Contexto Institucional e Apuração Forense
O s registros da Polícia Federal, obtidos por meio de diligências judiciais autorizadas, demonstraram a existência de oito intercâmbios diretos entre Daniel Vorcaro, representante do Banco Master, e Alexandre de Moraes, no âmbito do inquérito instaurado sob sigilo pelo STF para apurar possíveis irregularidades no processo de aquisição de bens imóveis vinculados à instituição financeira.

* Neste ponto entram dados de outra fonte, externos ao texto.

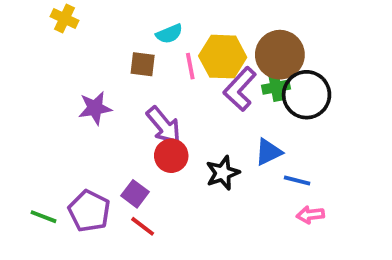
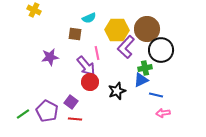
pink line: (190, 66) -> (97, 53), moved
green cross: (276, 87) -> (145, 68), moved
green line: (44, 217) -> (23, 114), turned -56
red line: (143, 226) -> (75, 119), turned -32

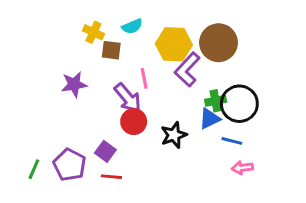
yellow cross: (34, 10) -> (93, 32), moved
black circle: (161, 50) -> (239, 104), moved
green line: (23, 114) -> (34, 169), turned -32

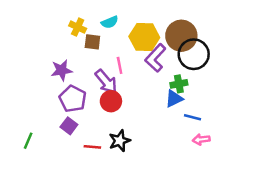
black circle: (239, 104) -> (194, 54), moved
black star: (174, 135) -> (120, 141), moved
purple square: (105, 151) -> (69, 126), moved
purple pentagon: (70, 165) -> (73, 99), moved

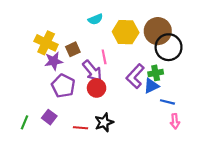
yellow cross: (78, 27) -> (46, 43), moved, size x1.5
brown square: (92, 42) -> (73, 49), moved, turned -32
purple L-shape: (155, 58) -> (135, 76), moved
purple square: (69, 126) -> (49, 117), moved
pink arrow: (201, 139) -> (175, 121), turned -88

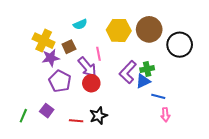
cyan semicircle: (95, 19) -> (80, 24), moved
black circle: (169, 47) -> (180, 45), moved

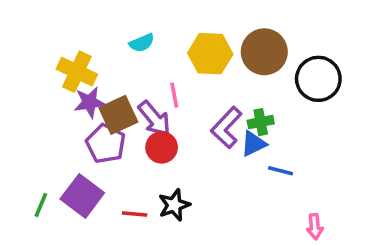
brown square: (69, 47) -> (118, 115), moved, size x1.5
purple square: (47, 111) -> (82, 196), size x1.6
pink arrow: (165, 115) -> (315, 227), moved

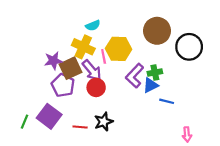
cyan semicircle: (142, 43) -> (93, 25), moved
yellow hexagon: (210, 54) -> (119, 49), moved
yellow cross: (77, 72) -> (83, 47), moved

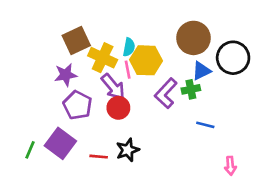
cyan semicircle: (93, 25) -> (129, 47), moved, turned -56
brown square: (70, 68) -> (76, 41), moved
blue triangle: (151, 85) -> (201, 71), moved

As conversas documentadas envolveram negociações sobre valores relacionados à compra de imóveis por meio de recursos encaminhados ao capital social do Banco Master, com menções a prazos, condições contratuais e estratégias de formalização, enquanto o ministro, em posição hierarquicamente superior, manteve postura ostensiva de escuta ativa e intermediação em questões processuais que culminaram no pedido de proteção ao investigado.
O relatório da Polícia Federal comprovou a existência de oito encontros formais entre o ministro Alexandre de Moraes e o banqueiro Daniel Vorcaro durante investigação do Caso Master.
Repercussão Jurídica e Decisões Estruturais
Edson Fachin, presidente em exercício da Suprema Corte, afirmou que as mensagens serão analisadas com cautela jurídica e nos termos regimentais previstos na Constituição, garantindo que quaisquer medidas adotadas sejam precedidas por análise técnica rigorosa e respeito aos trâmites legais vigentes.
A decisão final sobre se o relatório da Polícia Federal e os pedidos de proteção submetidos por André Mendonça serão submetidos à votação plenária dependerá da avaliação jurídica feita pela presidência da Corte, que sinalizou disposição em aguardar conclusão dos exames periciais antes de qualquer encaminhamento ao colegiado.